Although the jute industry was very much in favour of providing living wages to workers engaged in mills until the middle of 2018, it now appears to have fobbed off the idea, citing steep costs of production.
Living wages ensure a basic standard of living for workers, catering to their key needs like health, hygiene and education. Till the middle of 2018, the average living wage was calculated at Rs 450 per day.
Industry data shows that the current average wage in the jute industry is Rs 628 per day and this obviates the need for introducing living wages. A third party study commissioned by the jute industry in 2016 had recommended the introduction of living wages. Due to unattractive wages, the jute industry has been unable to lure skilled workers.
The beleaguered jute industry is headed for an indefinite strike called by 22 trade unions, demanding an upward revision of wages.
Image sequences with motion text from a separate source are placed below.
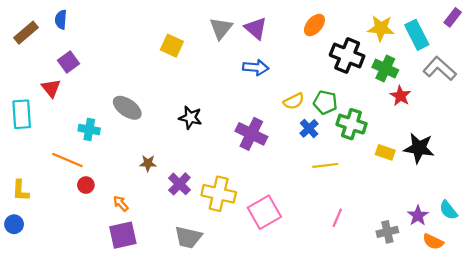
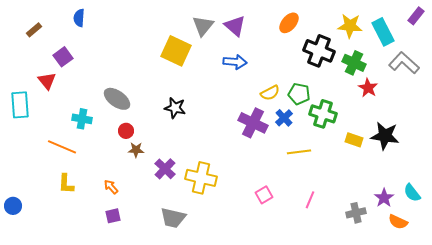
blue semicircle: (61, 20) -> (79, 18), moved
brown rectangle: (26, 33) -> (34, 30), moved, size x0.7
yellow square: (172, 46) -> (176, 51), moved, size x1.4
purple cross: (251, 134) -> (253, 123), moved
red circle: (86, 185) -> (126, 131), moved
yellow L-shape: (21, 190) -> (66, 184), moved
pink square: (264, 212) -> (264, 195), moved, size x0.6
purple square: (123, 235) -> (113, 216), size x0.6

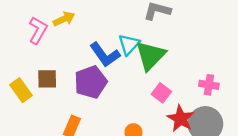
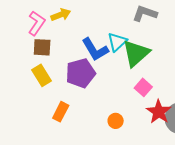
brown square: (47, 79) -> (42, 47), moved
yellow rectangle: (21, 90) -> (41, 75), moved

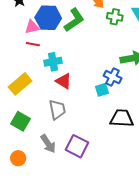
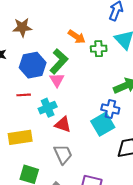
pink triangle: (32, 27) -> (57, 80), moved, turned -35
yellow rectangle: (20, 84) -> (20, 137), turned 45
cyan square: (102, 90) -> (103, 124), size x1.6

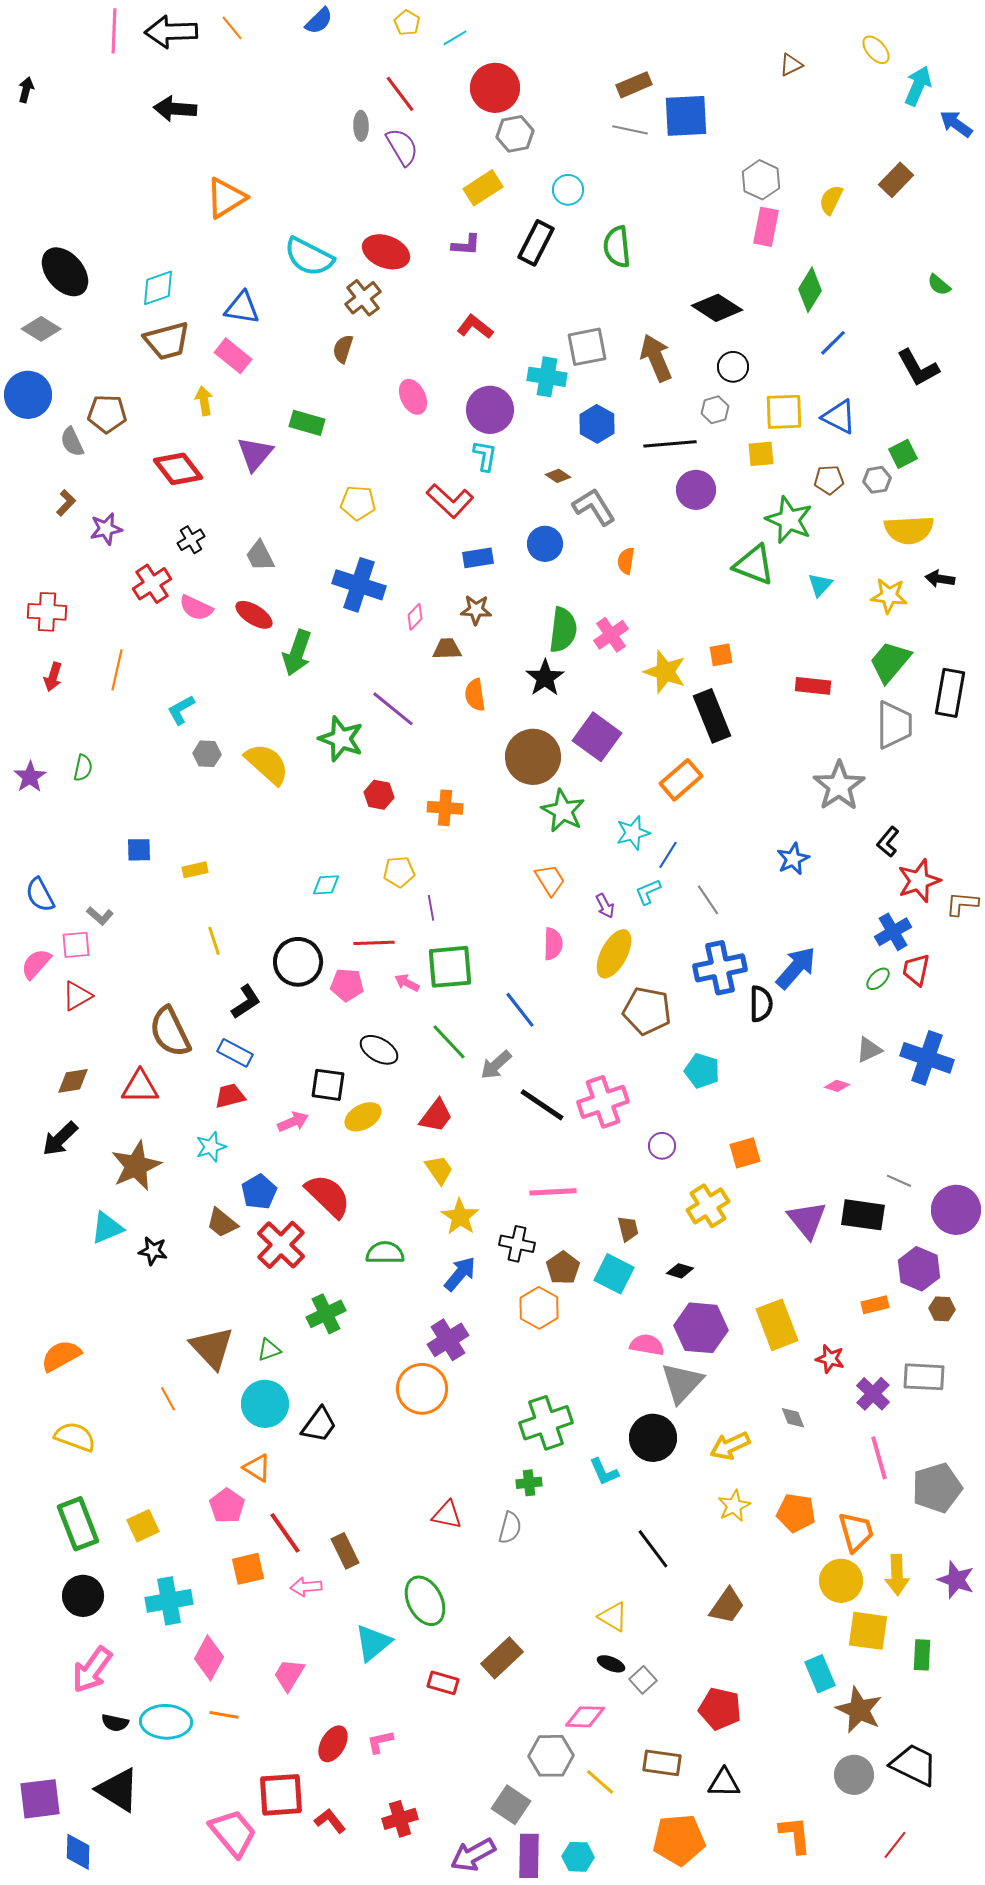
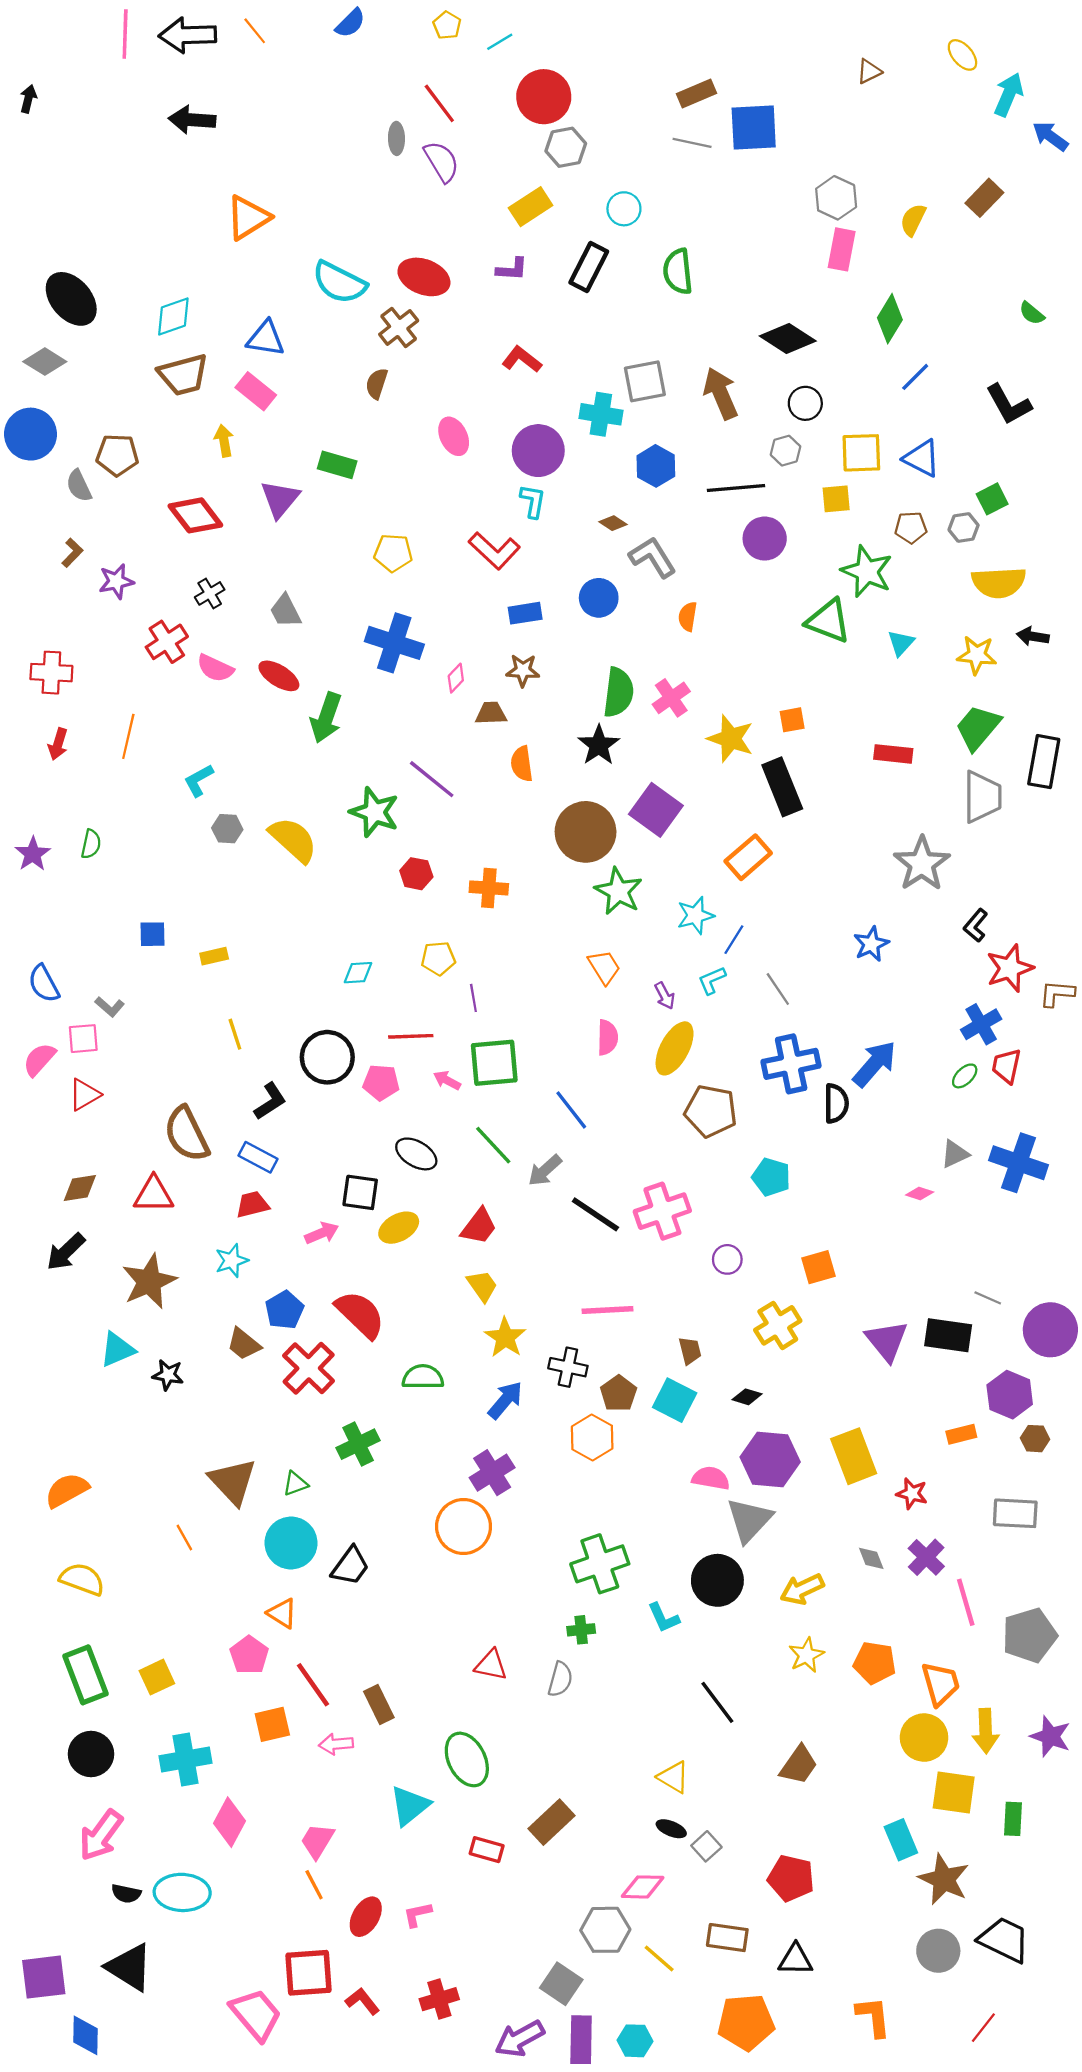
purple cross: (873, 1394) -> (926, 1557), moved
orange line: (224, 1715) -> (314, 1885), moved, turned 52

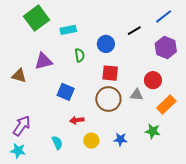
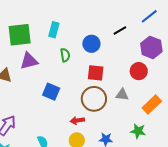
green square: (37, 18) -> (20, 35), moved, turned 30
cyan rectangle: (68, 30) -> (54, 30), turned -63
red circle: (153, 80) -> (139, 71), moved
red arrow: (77, 120) -> (77, 120), moved

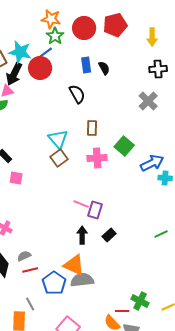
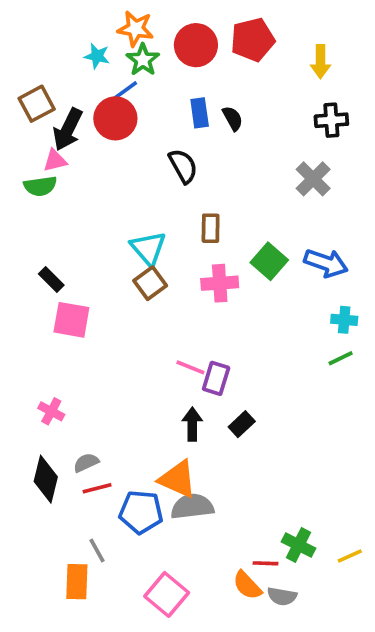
cyan star: (20, 52) -> (97, 56), moved, size x0.6
blue arrow: (152, 163) -> (326, 263), moved, turned 45
pink square: (16, 178) -> (71, 320), size x1.5
green line: (161, 234) -> (341, 358), moved
blue pentagon: (54, 283) -> (141, 512), turned -30

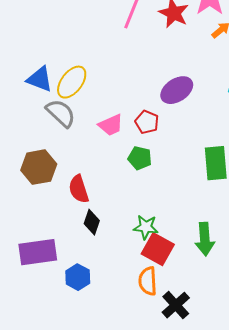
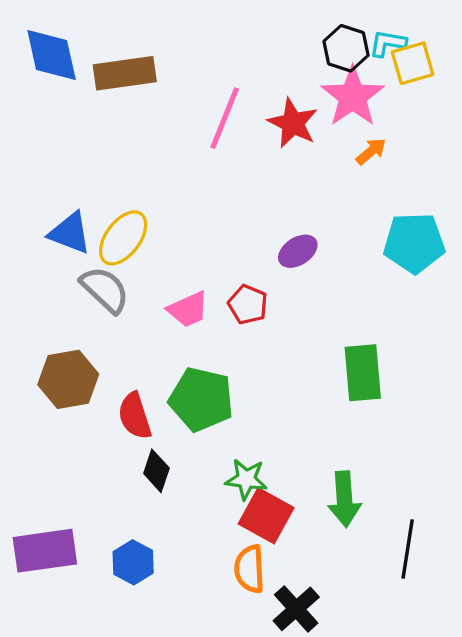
purple ellipse: (177, 90) -> (298, 251), size x0.7
green pentagon: (140, 158) -> (201, 399), moved, size x1.6
purple rectangle: (38, 252) -> (45, 551), moved

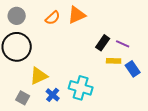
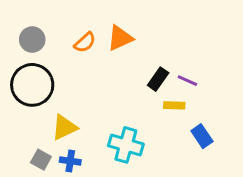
blue rectangle: (133, 69) -> (202, 136), moved
blue cross: (53, 95) -> (70, 161), moved, turned -32

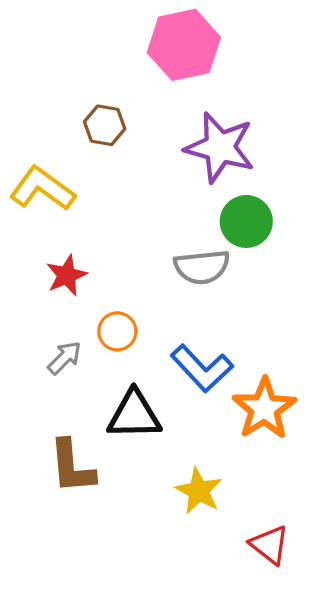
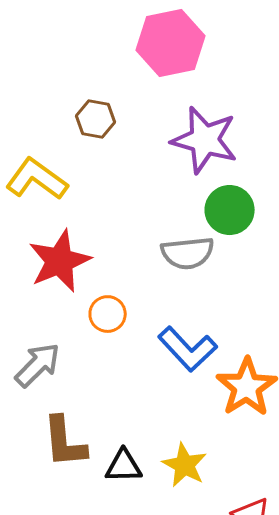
red star: (67, 275) -> (60, 261), size x1.6
gray arrow: (64, 358) -> (38, 365), moved, size x1.4
black triangle: (134, 415) -> (124, 466), moved, size x0.7

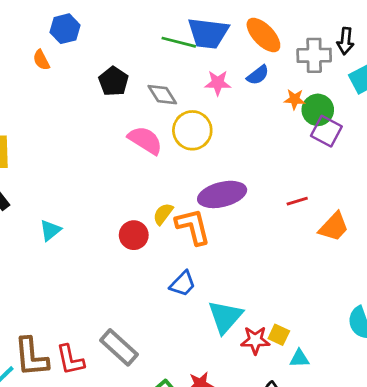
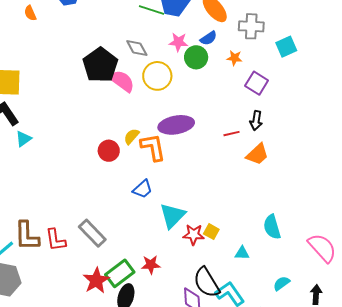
black arrow: (345, 41) -> (256, 121), moved
orange semicircle: (41, 60) -> (30, 13), moved
black pentagon: (114, 81) -> (100, 65), moved, size x1.6
green circle: (318, 110) -> (196, 57), moved
cyan triangle: (50, 230) -> (23, 139), moved
cyan triangle: (299, 359) -> (242, 253), moved

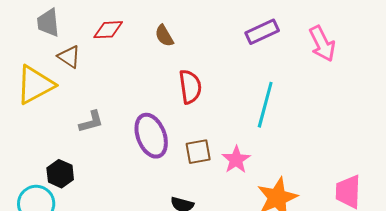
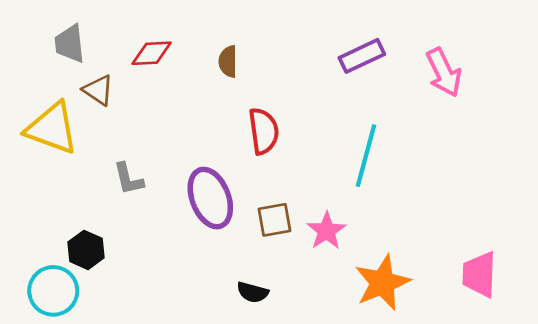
brown semicircle: (164, 36) -> (228, 61), turned 30
yellow triangle: (35, 85) -> (52, 128), turned 48
gray L-shape: (91, 122) -> (128, 179), turned 92

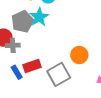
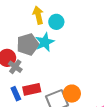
gray cross: (13, 45) -> (15, 67), turned 32
orange circle: (79, 55) -> (72, 94), moved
The previous three-year term of the industry-wide tripartite agreement lapsed on April 1, 2018.
“Since 1976, no productivity study has been carried out in the jute industry, leading to a fall in capacity utilisation from 98 per cent in 2007-08 to 60 per cent in 2017-18. The biggest challenge is from Bangladesh in terms of wage costs and flow of cheap synthetic bags in the domestic markets”, said an industry source.
The industry has laid down a few conditions on machine efficiency and hours of work. It has also backed the inclusion of jute research productivity norms of 2016. However, the unions have rebuffed the idea.
The call for a strike by the unions comes at a time when concerns are mounting on the supply of B Twill jute bags used for packing food grains and sugar. Industry observers feel the strike, if not checked, might have wide ramifications and deepen the ongoing supply crisis.
Over 70 per cent of the jute bags is absorbed by government procurement agencies. Each year, the government-owned agencies procure 2.4 million bales of jute bags valued at Rs 6500 crore. For the 2019-20 Rabi season, government demand is pegged at 1.8 million bales.
This year, there is a forecast for robust jute crop. Raw jute prices are hovering around Rs 45,000 per tonne, higher than the Minimum Support Price (MSP) of Rs 37,500 after the latest revision by the Union government.